Ama mü'min bir kulun, kâinatın mahiyetini, dünya hayatının mahiyetini, ne olduğunu anlamış, kendisinin faniliğini hissetmiş, kendisinin yaradıcısını, Rabb'ini anlamış, bulmuş; şu kâinata bu güzel bediî, şahâne, sanatlı, mükemmel nizamı veren, çiçekleri açtıran, yazı kışı, geceyi gündüzü peş peşe getiren, kâinatı yöneten, olanları olduran, ölenleri öldüren, her şeyi yapan kàdir-i mutlak Rabb'ini tanınmış olan insanlar, Allah-u Teàlâ Hazretleri'nin emrini tutmaya çalışacaklar.


Bu nasıl anlaşılacak, Allah-u Teàlâ Hazretleri'ne itaat nasıl olacak?.. Gayet basit.. Allah-u Teàlâ Hazretleri, Hazret-i Adem AS zamanından beri peygamberler göndermiştir. Hazret-i Adem, ondan sonra Kur'an-ı Kerim'de ismi geçen peygamberler ve en son bizim Peygamberimiz, ahir zaman peygamberi... (Men lâ nebiyye bağdeh) Kendisinden sonra başka bir peygamber gelmeyecek olan, hükmü kıyamete kadar devam edecek olan; evvelki peygamberlerin getirdikleri şeriati neshetmiş olan, yâni hükmünü kaldırmış olan peygamber... Allah'ın yeni kanunu İslâm şeriati; Kur'an-ı Kerim, Peygamber Efendimiz'in emirleri, yasakları...

İşte onu tanıyan ve onlara itaat eden insanlar, Allah'a kullak vazifesini nasıl yapacaklar?.. Kur'an-ı Kerim'i öğrenerek yapacaklar. Peygamber SAS Efendimiz hayatını nasıl geçirmiş, Kur'an ona nasıl inmiş?.. Kur'an-ı Kerim'i nasıl anlatmış, nasıl açıklamış, kendisi nasıl uygulamış, nasıl uygulanmasını buyurmuş?.. İnsanlar da öyle yapacaklar.


Allah'a kulluk etmenin yolu, şekli Rasûlullah'a tâbi olmaktır. Onun için çok haklı ve çok mâkul olarak, çok mantıklı olarak biz, "Eşhedü en lâ ilâhe illallah" diyoruz. Arkasından, "Ve eşhedü enne muhammeden abdühû ve rasûlühû" diyoruz. Yâni onun gönderdiği ahir zaman peygamberi, onun Kur'an'ını, emirlerini açıklayan elçisi, peygamberi, nebisi, habîbi Muhammed-i Mustafa'sına tâbiyiz." diyoruz. Şehadet kelimesinin içinde onu da zikrediyoruz.

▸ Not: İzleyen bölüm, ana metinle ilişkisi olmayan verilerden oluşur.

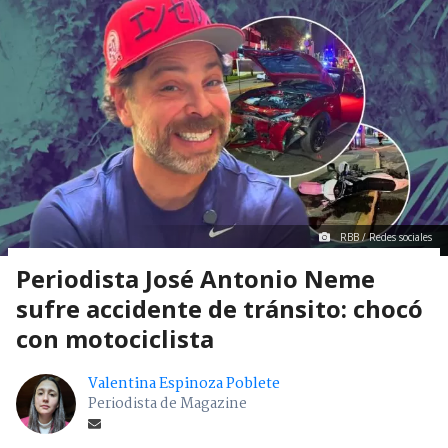
RBB / Redes sociales
Periodista José Antonio Neme
sufre accidente de tránsito: chocó
con motociclista
Valentina Espinoza Poblete
Periodista de Magazine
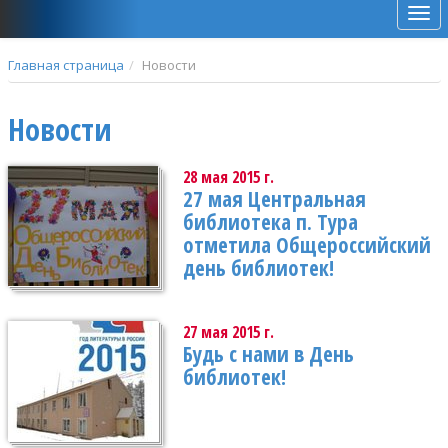
Мен
Главная страница
Новости
Новости
28 мая 2015 г.
27 мая Центральная
библиотека п. Тура
отметила Общероссийский
день библиотек!
27 мая 2015 г.
Будь с нами в День
библиотек!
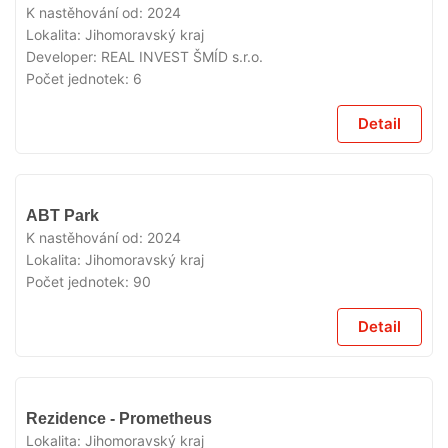
K nastěhování od:
2024
Lokalita:
Jihomoravský kraj
Developer:
REAL INVEST ŠMÍD s.r.o.
Počet jednotek:
6
Detail
VYPRODÁNO
ABT Park
K nastěhování od:
2024
Lokalita:
Jihomoravský kraj
Počet jednotek:
90
Detail
VYPRODÁNO
Rezidence - Prometheus
Lokalita:
Jihomoravský kraj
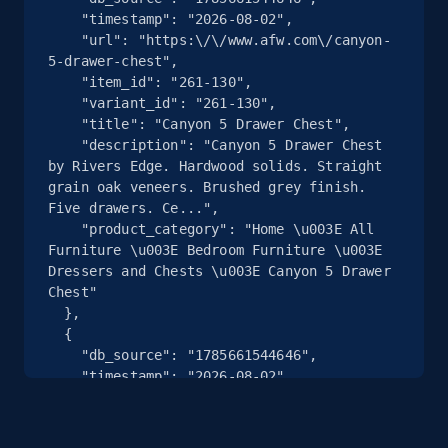
    "timestamp": "2026-08-02",

eBay - Collect records by category
    "url": "https:\/\/www.afw.com\/canyon-
5-drawer-chest",

URL, Product id, Title, Seller name, Seller rating,
    "item_id": "261-130",

Seller reviews, Breadcrumbs, Root category, and
    "variant_id": "261-130",

more.
    "title": "Canyon 5 Drawer Chest",

    "description": "Canyon 5 Drawer Chest 
by Rivers Edge. Hardwood solids. Straight 
2.5K+
358+
Gratis testen
grain oak veneers. Brushed grey finish. 
Five drawers. Ce...",

    "product_category": "Home \u003E All 
Furniture \u003E Bedroom Furniture \u003E 
Google Shopping
Dressers and Chests \u003E Canyon 5 Drawer 
Chest"

URL, Product id, Title, Product description,
  },

Rating, Reviews count, Images, Variations, and
  {

more.
    "db_source": "1785661544646",

    "timestamp": "2026-08-02",

2.4K+
199+
Gratis testen
    "url": "https:\/\/www.afw.com\/sunrise-
at-dream-lake",

    "item_id": "125-BQ40700",
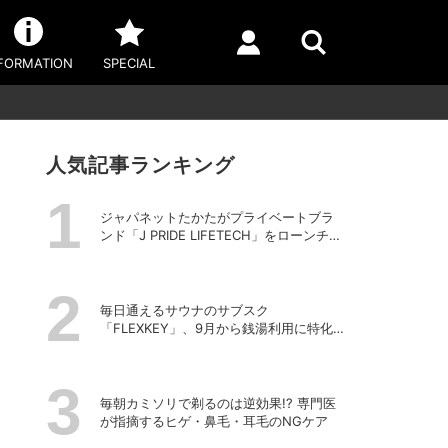
FORMATION
SPECIAL
人気記事ランキング
ジャパネットたかたがプライベートブラ
ンド「J PRIDE LIFETECH」をローンチ、
第1弾は水道・電源不要の充電式高圧洗浄
機
毎日通えるサウナのサブスク
「FLEXKEY」、9月から銭湯利用に特化し
たプランを月額1980円で提供開始
毎朝カミソリで剃るのは逆効果!? 専門医
が指摘するヒゲ・鼻毛・耳毛のNGケア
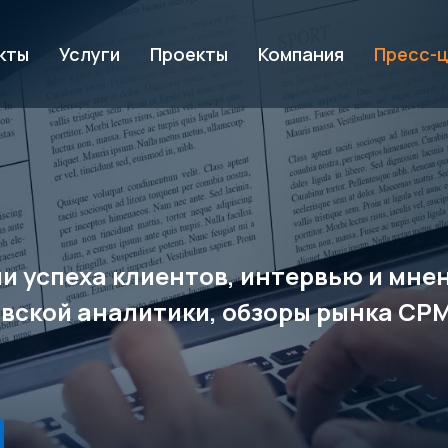
кты
Услуги
Проекты
Компания
Пресс-
рии успеха клиентов, интервью и мн
вской аналитики, обзоры рынка CP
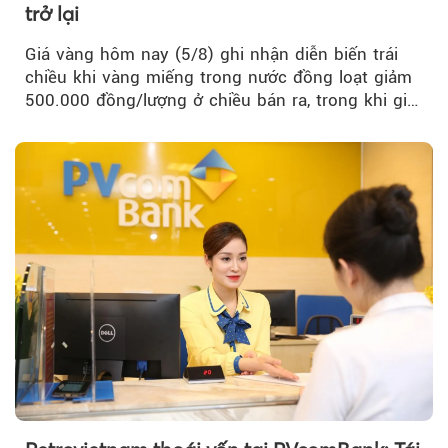
trở lại
Giá vàng hôm nay (5/8) ghi nhận diễn biến trái
chiều khi vàng miếng trong nước đồng loạt giảm
500.000 đồng/lượng ở chiều bán ra, trong khi giá
vàng nhẫn tăng, giảm không đồng nhất giữa các
thương hiệu.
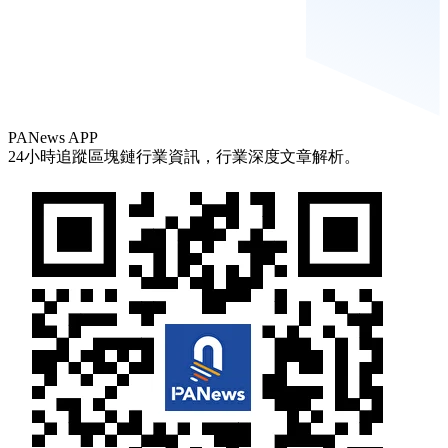
PANews APP
24小時追蹤區塊鏈行業資訊，行業深度文章解析。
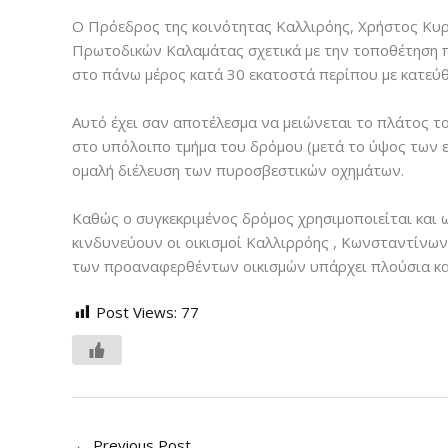
Ο Πρόεδρος της κοινότητας Καλλιρόης, Χρήστος Κυρ
Πρωτοδικών Καλαμάτας σχετικά με την τοποθέτηση 
στο πάνω μέρος κατά 30 εκατοστά περίπου με κατεύ
Αυτό έχει σαν αποτέλεσμα να μειώνεται το πλάτος τ
στο υπόλοιπο τμήμα του δρόμου (μετά το ύψος των ε
ομαλή διέλευση των πυροσβεστικών οχημάτων.
Καθώς ο συγκεκριμένος δρόμος χρησιμοποιείται και 
κινδυνεύουν οι οικισμοί Καλλιρρόης , Κωνσταντίνων 
των προαναφερθέντων οικισμών υπάρχει πλούσια και
Post Views:
77
←
Previous Post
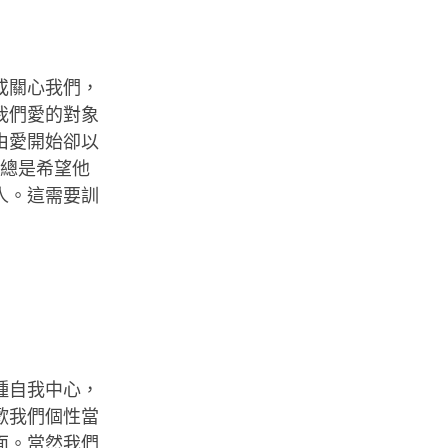
或關心我們，
我們愛的對象
由愛開始卻以
母總是希望他
人。這需要訓
種自我中心，
歡我們個性當
面。當然我們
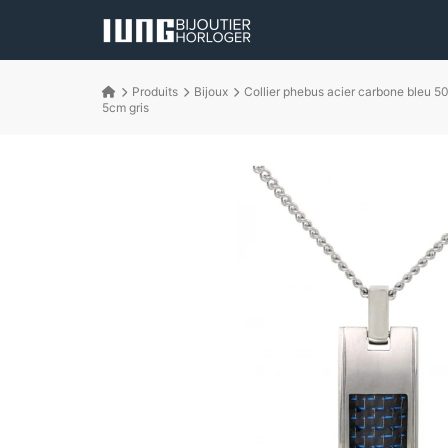
Produits
Bijoux
Collier phebus acier carbone bleu 50
5cm gris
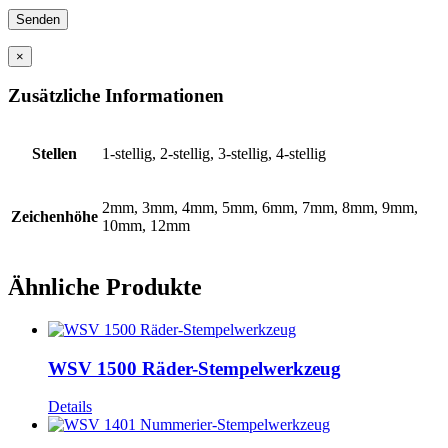
×
Zusätzliche Informationen
Stellen
1-stellig, 2-stellig, 3-stellig, 4-stellig
2mm, 3mm, 4mm, 5mm, 6mm, 7mm, 8mm, 9mm,
Zeichenhöhe
10mm, 12mm
Ähnliche Produkte
WSV 1500 Räder-Stempelwerkzeug
Details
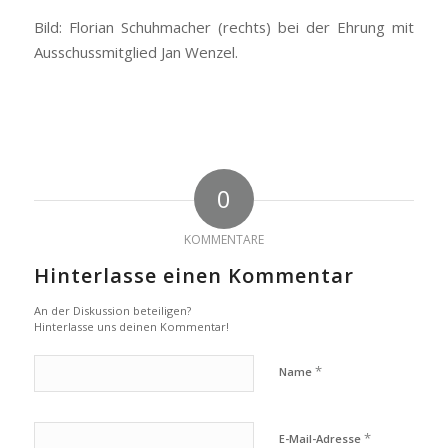
Bild: Florian Schuhmacher (rechts) bei der Ehrung mit
Ausschussmitglied Jan Wenzel.
0
KOMMENTARE
Hinterlasse einen Kommentar
An der Diskussion beteiligen?
Hinterlasse uns deinen Kommentar!
*
Name
*
E-Mail-Adresse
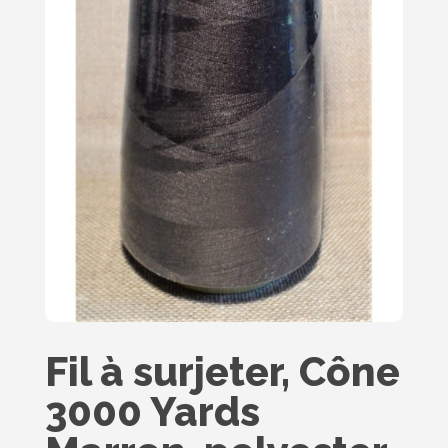
Fil à surjeter, Cône
3000 Yards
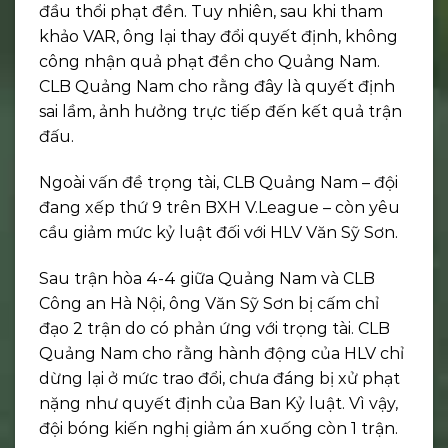
đầu thổi phạt đền. Tuy nhiên, sau khi tham
khảo VAR, ông lại thay đổi quyết định, không
công nhận quả phạt đền cho Quảng Nam.
CLB Quảng Nam cho rằng đây là quyết định
sai lầm, ảnh hưởng trực tiếp đến kết quả trận
đấu.
Ngoài vấn đề trọng tài, CLB Quảng Nam – đội
đang xếp thứ 9 trên BXH V.League – còn yêu
cầu giảm mức kỷ luật đối với HLV Văn Sỹ Sơn.
Sau trận hòa 4-4 giữa Quảng Nam và CLB
Công an Hà Nội, ông Văn Sỹ Sơn bị cấm chỉ
đạo 2 trận do có phản ứng với trọng tài. CLB
Quảng Nam cho rằng hành động của HLV chỉ
dừng lại ở mức trao đổi, chưa đáng bị xử phạt
nặng như quyết định của Ban Kỷ luật. Vì vậy,
đội bóng kiến nghị giảm án xuống còn 1 trận.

Yanlış anlaşılmasın diye de bastıra bastıra söylüyoruz: "(Abdühû) Abdidir, kuludur; (ve rasûlühû) ve elçisidir. Çünkü, Allah-u Teàlâ Hazretleri vâhid ü ehad ü ferd ü samed'dir, şerîki, nazîri yoktur. Allah inancında en mühim nokta budur. Allah'ın bir oluşu, yegâne oluşu, eşsiz oluşu, şerîki, nazîri, misli, misâli, küfüvü, dengi, benzeri olmayışı meselesidir. İşte bunu ifade ediyoruz. Ona göre yaşayacağız, gayet kolay... Allah'a güzel kulluk edip de hem dünyada hem ahirette saadete ermek isteyen, dünyada huzurlu, güzel bir ömür süren...


Çünkü kâinatı yaratan, âlemlerin Rabb'i Allah, kâinatta güzel yaşamanın reçetesini de göndermiştir insanlara. Bu dünyada mutlu olmanın reçetesi de İslâm'dadır. Yâni bir ilâcı alıyorsunuz veya evin içine güzel bir cihazı, size rahatlık getirecek olan pahalı bir cihazı getiriyorsunuz; onun kullanma talimnamesi var, ona göre kullanıyorsunuz.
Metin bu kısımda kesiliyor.